So, I’ve long had issues with H-1B Visas, and all types of guest-worker visas. Not only do they take jobs from natives, in many cases (but not all), they create a class of workers with limited rights. Bosses don’t just want guest workers because they are cheaper and drive down wages, but because they can be mistreated. No job, no visa, and the time to find a new one is short: sixty days in the case of H1-Bs.

The idea behind Trump’s fee, I assume, is to make it so that companies will hire more Americans. Adding 100K makes it so that, in most cases, companies should only hire workers when they really can’t find a qualified America.

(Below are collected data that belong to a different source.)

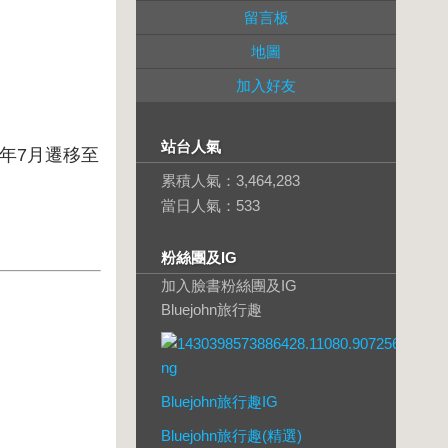
留言板
地圖
加入好友
站台人氣
年7月遷移至
累積人氣：
3,464,283
當日人氣：
533
粉絲團及IG
加入臉書粉絲團及IG
Bluejohn旅行趣
Bluejohn旅行趣IG
Bluejohn旅行趣(精選)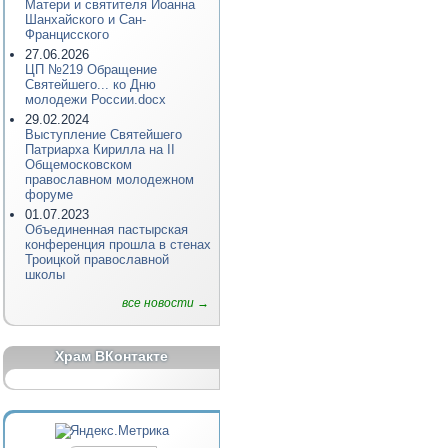
Матери и святителя Иоанна
Шанхайского и Сан-
Францисского
27.06.2026
ЦП №219 Обращение
Святейшего... ко Дню
молодежи России.docx
29.02.2024
Выступление Святейшего
Патриарха Кирилла на II
Общемосковском
православном молодежном
форуме
01.07.2023
Объединенная пастырская
конференция прошла в стенах
Троицкой православной
школы
все новости →
Храм ВКонтакте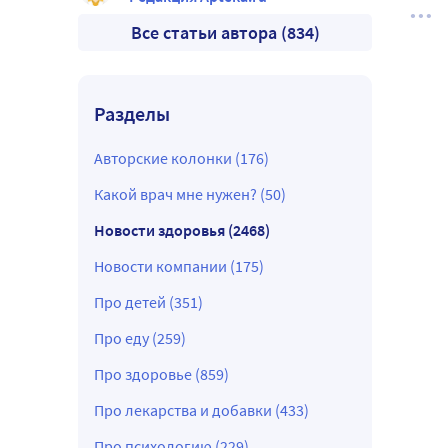
Все статьи автора (834)
Разделы
Авторские колонки (176)
Какой врач мне нужен? (50)
Новости здоровья (2468)
Новости компании (175)
Про детей (351)
Про еду (259)
Про здоровье (859)
Про лекарства и добавки (433)
Про психологию (229)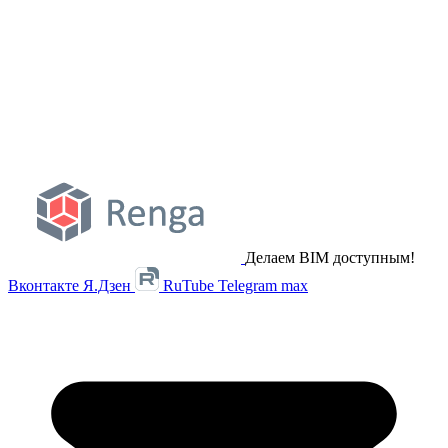
Делаем BIM доступным!
Вконтакте
Я.Дзен
RuTube
Telegram
max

The problem is that big multi-nationals, the folks who use H1-B’s the most, mostly hire workers for jobs like IT and research which don’t have to be done in America. So, instead of hiring Americans, they’ll most likely just move the jobs and facilities to other countries.

The solution is an extraterritorial tax. (America does these all the time, it can be done.) Simply tax the firms no matter where the workers are, and crack down on foreign contracting companies by taxing companies which hire such contractors.

This is radical, to be sure, a lot of large companies don’t pay tax, after all, and you’d have to set it up so they can’t avoid these taxes, no matter how many offsets they have or where they hide their money.

This can be done. The idea that America can’t force offshore banks to give the IRS any information it wants is ludicrous. They broke Swiss banking secrecy, they can break Panama’s and Ireland’s. A few nasty threats, if sincere, would work. Heck, the US invaded Panama not so long ago and some simple bank sanctions would make it so that money can’t move out of banking havens.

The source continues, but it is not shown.